### Problem to work on
The response should hold each line from the entries below where "restrans" is found.

### Source records
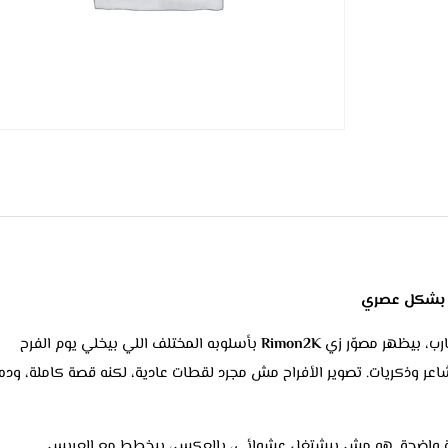
رب، بيظهر مصوّر زي
Rimon2K
بأسلوبه المختلف اللي بيخلي يوم الفرح
اعر وذكريات. تصوير الأفراح مش مجرد لقطات عادية، لكنه قصة كاملة، وده
ة واضحة. هو مش بيشتغل عشوائي، بالعكس، بيخطط مع العريس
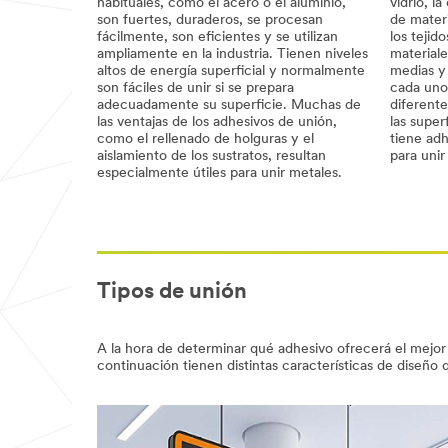
habituales, como el acero o el aluminio,
vidrio, l
son fuertes, duraderos, se procesan
de mater
fácilmente, son eficientes y se utilizan
los tejido
ampliamente en la industria. Tienen niveles
materiale
altos de energía superficial y normalmente
medias y 
son fáciles de unir si se prepara
cada uno 
adecuadamente su superficie. Muchas de
diferente
las ventajas de los adhesivos de unión,
las super
como el rellenado de holguras y el
tiene ad
aislamiento de los sustratos, resultan
para unir
especialmente útiles para unir metales.
Tipos de unión
A la hora de determinar qué adhesivo ofrecerá el mejor 
continuación tienen distintas características de diseño 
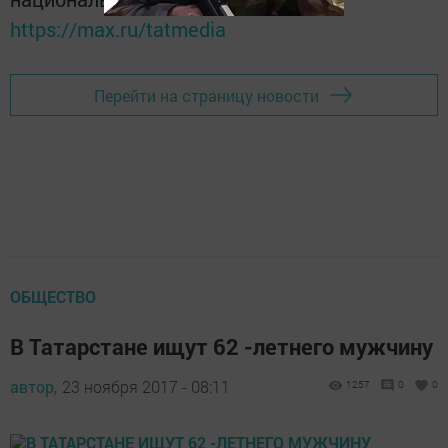
https://max.ru/tatmedia
Перейти на страницу новости
ОБЩЕСТВО
В Татарстане ищут 62 -летнего мужчину
автор,
23 ноября 2017 - 08:11
1257
0
0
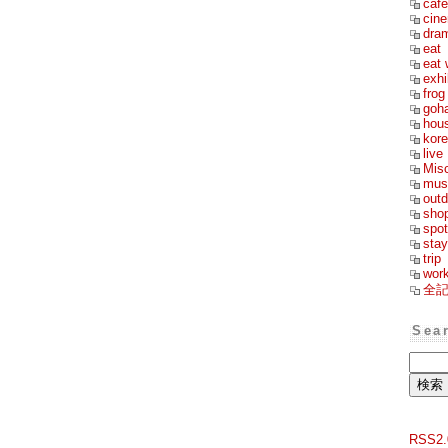
cafe
cin
dra
eat
eat 
exhi
frog
goh
hou
kor
live
Mis
mus
outd
sho
spot
stay
trip
wor
全
Sea
RSS2.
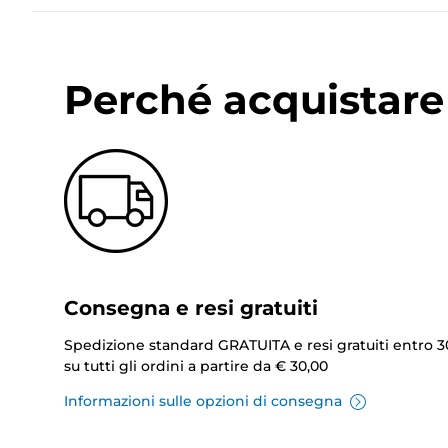
Perché acquistare 
Consegna e resi gratuiti
Spedizione standard GRATUITA e resi gratuiti entro 3
su tutti gli ordini a partire da € 30,00
Informazioni sulle opzioni di consegna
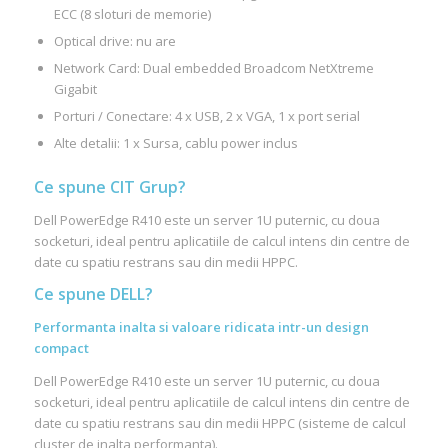
ECC (8 sloturi de memorie)
Optical drive: nu are
Network Card: Dual embedded Broadcom NetXtreme
Gigabit
Porturi / Conectare: 4 x USB, 2 x VGA, 1 x port serial
Alte detalii: 1 x Sursa, cablu power inclus
Ce spune CIT Grup?
Dell PowerEdge R410 este un server 1U puternic, cu doua
socketuri, ideal pentru aplicatiile de calcul intens din centre de
date cu spatiu restrans sau din medii HPPC.
Ce spune DELL?
Performanta inalta si valoare ridicata intr-un design
compact
Dell PowerEdge R410 este un server 1U puternic, cu doua
socketuri, ideal pentru aplicatiile de calcul intens din centre de
date cu spatiu restrans sau din medii HPPC (sisteme de calcul
cluster de inalta performanta).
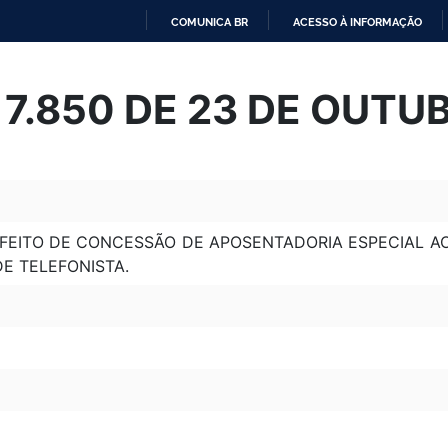
COMUNICA BR
ACESSO À INFORMAÇÃO
IR
PARA
º 7.850 DE 23 DE OUTU
O
CONTEÚDO
FEITO DE CONCESSÃO DE APOSENTADORIA ESPECIAL AOS
DE TELEFONISTA.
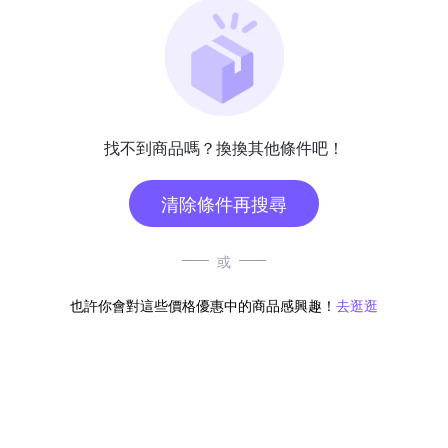
找不到商品嗎？換換其他條件吧！
清除條件再搜尋
或
也許你會對這些價格優惠中的商品感興趣！
去逛逛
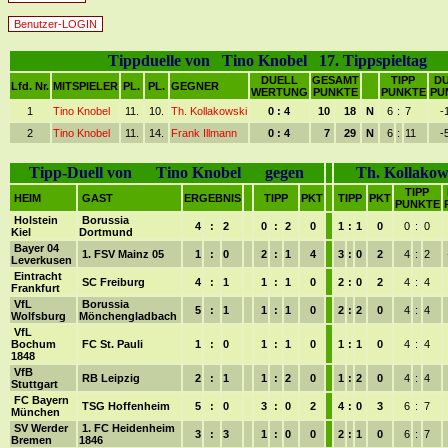
Benutzer-LOGIN
Tippduelle von Tino Knobel 17. Tippspieltag
DUELL
GESAMT
TIPP
D
Lfd. Nr.
MITSPIELER
PL.
PL.
GEGNER
WERTUNG
PUNKTE
PUNKTE
PU
1
Tino Knobel
11.
10.
Th. Kollakowski
0 : 4
10
18
N
6
:
7
-
2
Tino Knobel
11.
14.
Frank Illmann
0 : 4
7
29
N
6
:
11
-
Tipp-Duell von Tino Knobel gegen
Th. Kollakow
TIPP
HEIM
GAST
ERGEBNIS
TIPP
PKT
TIPP
PKT
PUNKTE
Holstein
Borussia
4
:
2
0
:
2
0
1
:
1
0
0
:
0
Kiel
Dortmund
Bayer 04
1. FSV Mainz 05
1
:
0
2
:
1
4
3
:
0
2
4
:
2
Leverkusen
Eintracht
SC Freiburg
4
:
1
1
:
1
0
2
:
0
2
4
:
4
Frankfurt
VfL
Borussia
5
:
1
1
:
1
0
2
:
2
0
4
:
4
Wolfsburg
Mönchengladbach
VfL
Bochum
FC St. Pauli
1
:
0
1
:
1
0
1
:
1
0
4
:
4
1848
VfB
RB Leipzig
2
:
1
1
:
2
0
1
:
2
0
4
:
4
Stuttgart
FC Bayern
TSG Hoffenheim
5
:
0
3
:
0
2
4
:
0
3
6
:
7
München
SV Werder
1. FC Heidenheim
3
:
3
1
:
0
0
2
:
1
0
6
:
7
Bremen
1846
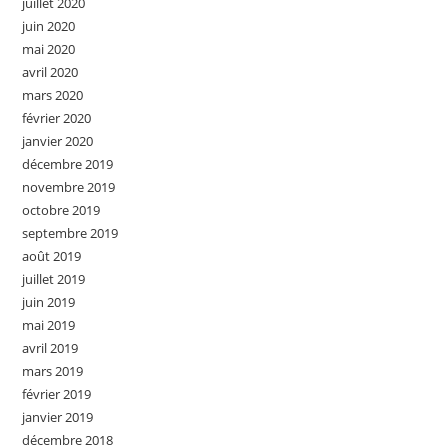
juillet 2020
juin 2020
mai 2020
avril 2020
mars 2020
février 2020
janvier 2020
décembre 2019
novembre 2019
octobre 2019
septembre 2019
août 2019
juillet 2019
juin 2019
mai 2019
avril 2019
mars 2019
février 2019
janvier 2019
décembre 2018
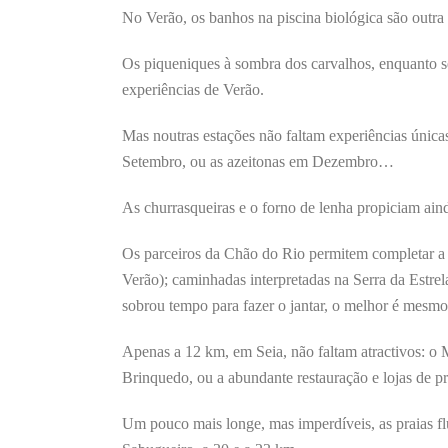
No Verão, os banhos na piscina biológica são outra d
Os piqueniques à sombra dos carvalhos, enquanto se
experiências de Verão.
Mas noutras estações não faltam experiências única
Setembro, ou as azeitonas em Dezembro…
As churrasqueiras e o forno de lenha propiciam aind
Os parceiros da Chão do Rio permitem completar a e
Verão); caminhadas interpretadas na Serra da Estre
sobrou tempo para fazer o jantar, o melhor é mesm
Apenas a 12 km, em Seia, não faltam atractivos: o 
Brinquedo, ou a abundante restauração e lojas de pr
Um pouco mais longe, mas imperdíveis, as praias fl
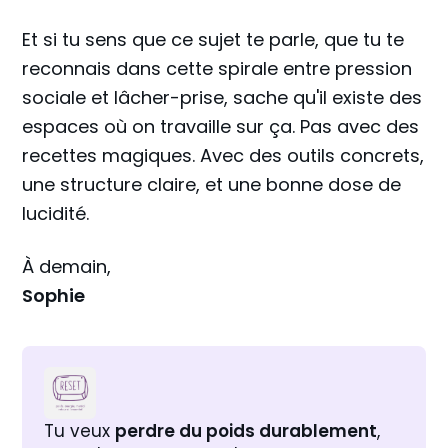
Et si tu sens que ce sujet te parle, que tu te
reconnais dans cette spirale entre pression
sociale et lâcher-prise, sache qu'il existe des
espaces où on travaille sur ça. Pas avec des
recettes magiques. Avec des outils concrets,
une structure claire, et une bonne dose de
lucidité.
À demain,
Sophie
Tu veux 
perdre du poids durablement
, 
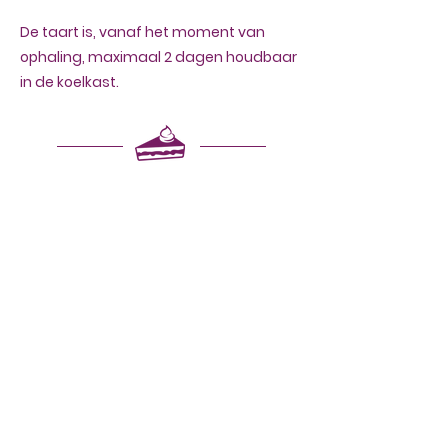
De taart is, vanaf het moment van
ophaling, maximaal 2 dagen houdbaar
in de koelkast.
Hoe serveer ik mijn taart?
Heeft je taart boterroom? Haal hem
dan zo’n 30-60 minuten voor het
serveren uit de koelkast. Zo wordt de
boterroom lekker zacht en komen de
smaken optimaal tot hun recht.
Andere taarten kun je het best in de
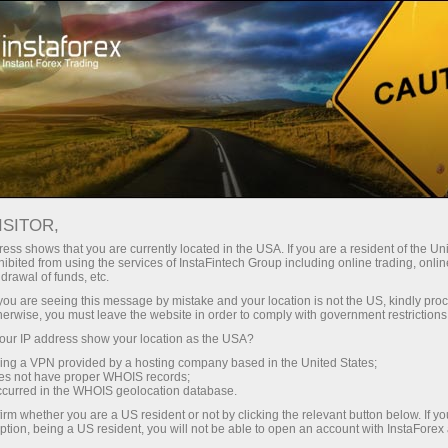
支持
即时开户
交易平台
入金/
初学者
投资者
对于合作伙伴
广告
ISITOR,
ess shows that you are currently located in the USA. If you are a resident of the Uni
ibited from using the services of InstaFintech Group including online trading, online
GBP/USD – 聰明資金分析：英鎊兌美元走弱
drawal of funds, etc.
k you are seeing this message by mistake and your location is not the US, kindly pro
herwise, you must leave the website in order to comply with government restrictions
De
ur IP address show your location as the USA?
sing a VPN provided by a hosting company based in the United States;
oes not have proper WHOIS records;
occurred in the WHOIS geolocation database.
irm whether you are a US resident or not by clicking the relevant button below. If y
ption, being a US resident, you will not be able to open an account with InstaForex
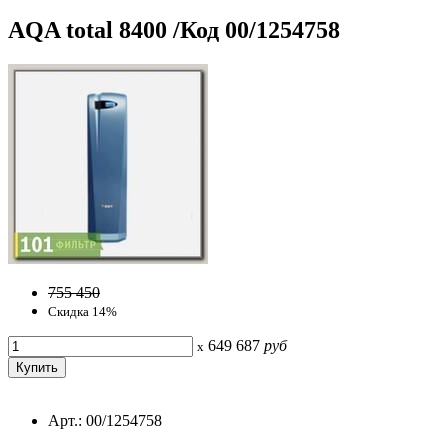
AQA total 8400 /Код 00/1254758
755 450
Скидка 14%
649 687
руб
x
Арт.: 00/1254758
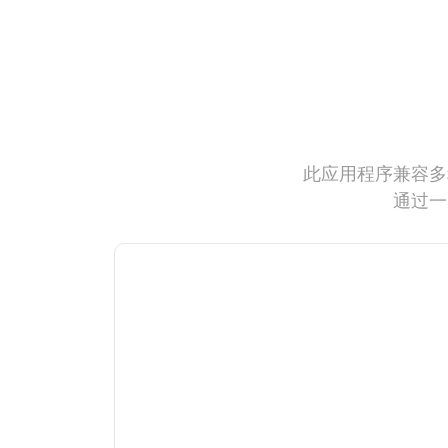
此应用程序兼容多
通过一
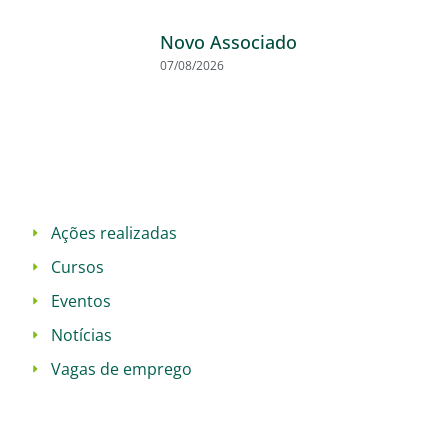
Novo Associado
07/08/2026
Ações realizadas
Cursos
Eventos
Notícias
Vagas de emprego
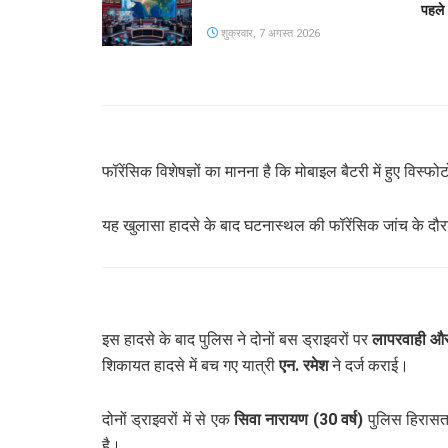
पहले
शुक्रवार, 7 अगस्त 2026
फॉरेंसिक विशेषज्ञों का मानना है कि मोबाइल बैटरी में हुए विस्
यह खुलासा हादसे के बाद घटनास्थल की फॉरेंसिक जांच के दौर
इस हादसे के बाद पुलिस ने दोनों बस ड्राइवरों पर
लापरवाही औ
शिकायत हादसे में बच गए यात्री
एन. रमेश
ने दर्ज कराई।
दोनों ड्राइवरों में से एक
सिवा नारायण (30 वर्ष)
पुलिस हिरासत 
है।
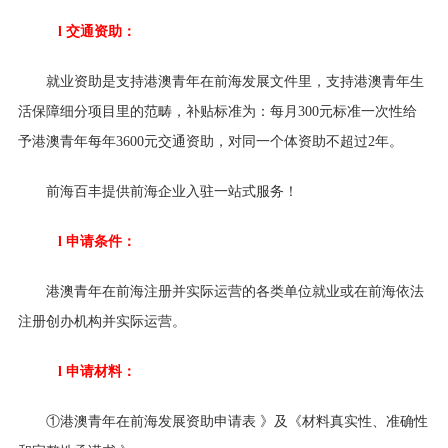
l
交通资助：
就业资助是
支持港澳青年在前海发展
文件里，支持港澳青年生
活保障细分项目里的范畴，补贴标准为：每月
300元标准一次性给
予港澳青年每年3600元交通资助，对同一个体资助不超过2年。
前海百丰提供前海企业入驻一站式服务！
l
申请条件：
港澳青年在前海注册并实际运营的各类单位就业或在前海依法
注册创办机构并实际运营
。
l
申请材料：
①
港澳青年在前海发展资助申请表
》及《材料真实性、准确性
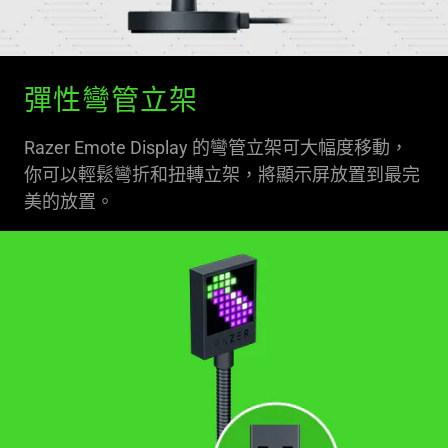
彈性彎管立架
Razer Emote Display 的彎管立架可大幅度移動，
你可以輕鬆彎折和扭轉立架，將顯示屏放置到最完
美的放置。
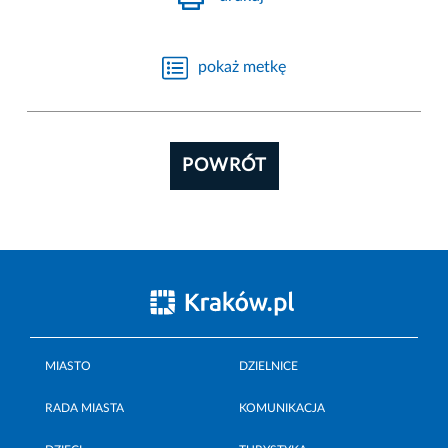
pokaż metkę
POWRÓT
MIASTO
DZIELNICE
RADA MIASTA
KOMUNIKACJA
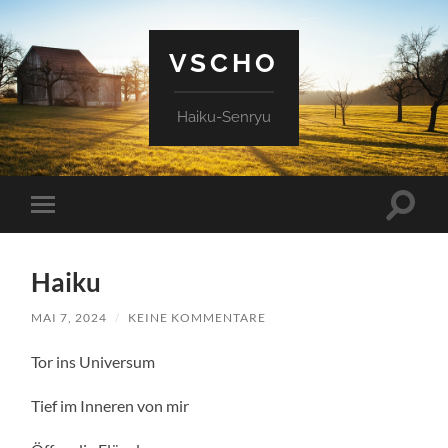
VSCHO
Haiku-Senryu
Suchfe
Mobile-
ein-/a
Menü
ein-/ausblenden
Haiku
MAI 7, 2024
/
KEINE KOMMENTARE
Tor ins Universum
Tief im Inneren von mir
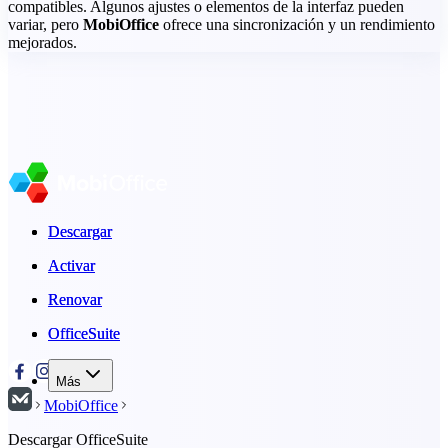
compatibles. Algunos ajustes o elementos de la interfaz pueden
variar, pero
MobiOffice
ofrece una sincronización y un rendimiento
mejorados.
Descargar
Descargar
Activar
Activar
Renovar
Renovar
OfficeSuite
OfficeSuite
Más
MobiOffice
Descargar OfficeSuite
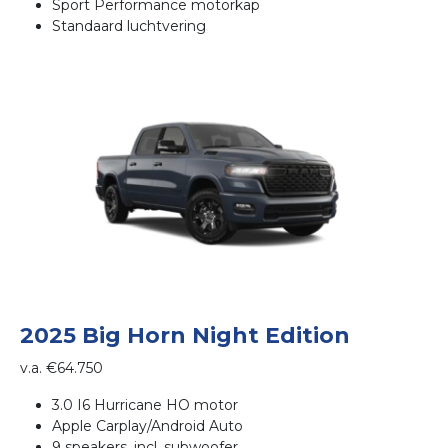
Sport Performance motorkap
Standaard luchtvering
2025 Big Horn Night Edition
v.a. €64.750
3.0 I6 Hurricane HO motor
Apple Carplay/Android Auto
9 speakers, incl. subwoofer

### Answer to this problem
date cu spatiu restrans sau din medii HPPC.
date cu spatiu restrans sau din medii HPPC (sisteme de calcul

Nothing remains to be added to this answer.